PROBLEM DETAILS
Below are entries. Copy exactly the lines running from the line that holds "un metro e ottanta, avrei" to the line that holds "Zobacz również", with both ends included.

Collected data
......

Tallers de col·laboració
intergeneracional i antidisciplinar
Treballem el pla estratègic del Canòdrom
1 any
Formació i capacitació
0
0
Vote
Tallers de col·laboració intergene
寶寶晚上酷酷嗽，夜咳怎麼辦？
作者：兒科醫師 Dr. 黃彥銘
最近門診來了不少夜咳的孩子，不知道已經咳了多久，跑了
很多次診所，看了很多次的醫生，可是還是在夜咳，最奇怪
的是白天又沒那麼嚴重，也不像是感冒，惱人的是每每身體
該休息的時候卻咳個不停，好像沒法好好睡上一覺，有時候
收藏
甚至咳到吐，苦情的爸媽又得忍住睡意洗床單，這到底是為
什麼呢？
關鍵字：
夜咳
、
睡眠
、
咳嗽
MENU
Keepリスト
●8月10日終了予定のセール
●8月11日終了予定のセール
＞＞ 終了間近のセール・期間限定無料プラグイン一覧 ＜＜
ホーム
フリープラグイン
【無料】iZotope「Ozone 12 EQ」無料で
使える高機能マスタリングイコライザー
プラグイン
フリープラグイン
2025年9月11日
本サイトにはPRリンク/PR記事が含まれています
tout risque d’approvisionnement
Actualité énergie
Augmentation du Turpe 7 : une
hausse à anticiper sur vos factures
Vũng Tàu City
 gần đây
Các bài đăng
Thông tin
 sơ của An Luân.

......

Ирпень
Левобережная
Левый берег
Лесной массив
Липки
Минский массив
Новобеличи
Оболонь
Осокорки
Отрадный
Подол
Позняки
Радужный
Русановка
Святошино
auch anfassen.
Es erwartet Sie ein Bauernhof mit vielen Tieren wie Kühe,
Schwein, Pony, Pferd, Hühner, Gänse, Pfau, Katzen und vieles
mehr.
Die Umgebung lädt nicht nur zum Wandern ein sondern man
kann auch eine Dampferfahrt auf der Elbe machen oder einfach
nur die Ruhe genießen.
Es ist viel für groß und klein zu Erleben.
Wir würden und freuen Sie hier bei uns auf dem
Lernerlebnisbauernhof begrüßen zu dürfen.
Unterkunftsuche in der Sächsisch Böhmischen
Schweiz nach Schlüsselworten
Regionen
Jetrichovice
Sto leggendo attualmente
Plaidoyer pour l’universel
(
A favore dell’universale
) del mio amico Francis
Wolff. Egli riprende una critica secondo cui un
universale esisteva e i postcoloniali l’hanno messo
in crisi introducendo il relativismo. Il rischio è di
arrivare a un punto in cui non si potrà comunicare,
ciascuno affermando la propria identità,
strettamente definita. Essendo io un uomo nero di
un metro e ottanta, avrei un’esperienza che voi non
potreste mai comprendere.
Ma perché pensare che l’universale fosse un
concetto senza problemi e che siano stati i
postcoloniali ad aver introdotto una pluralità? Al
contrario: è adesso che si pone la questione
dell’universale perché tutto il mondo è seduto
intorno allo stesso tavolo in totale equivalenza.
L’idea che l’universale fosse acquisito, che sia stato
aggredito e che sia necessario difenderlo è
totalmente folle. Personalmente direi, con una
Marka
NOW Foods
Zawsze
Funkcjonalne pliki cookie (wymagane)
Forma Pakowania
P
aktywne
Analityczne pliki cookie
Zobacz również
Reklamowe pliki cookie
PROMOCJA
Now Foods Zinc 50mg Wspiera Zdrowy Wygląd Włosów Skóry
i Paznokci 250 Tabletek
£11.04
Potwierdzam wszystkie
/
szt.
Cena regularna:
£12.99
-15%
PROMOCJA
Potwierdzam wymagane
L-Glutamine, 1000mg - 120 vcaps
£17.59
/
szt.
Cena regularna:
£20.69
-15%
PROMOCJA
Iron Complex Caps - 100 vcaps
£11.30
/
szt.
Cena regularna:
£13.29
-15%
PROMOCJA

......

RESPONSE BELOW
un metro e ottanta, avrei un’esperienza che voi non
potreste mai comprendere.
Ma perché pensare che l’universale fosse un
concetto senza problemi e che siano stati i
postcoloniali ad aver introdotto una pluralità? Al
contrario: è adesso che si pone la questione
dell’universale perché tutto il mondo è seduto
intorno allo stesso tavolo in totale equivalenza.
L’idea che l’universale fosse acquisito, che sia stato
aggredito e che sia necessario difenderlo è
totalmente folle. Personalmente direi, con una
Marka
NOW Foods
Zawsze
Funkcjonalne pliki cookie (wymagane)
Forma Pakowania
P
aktywne
Analityczne pliki cookie
Zobacz również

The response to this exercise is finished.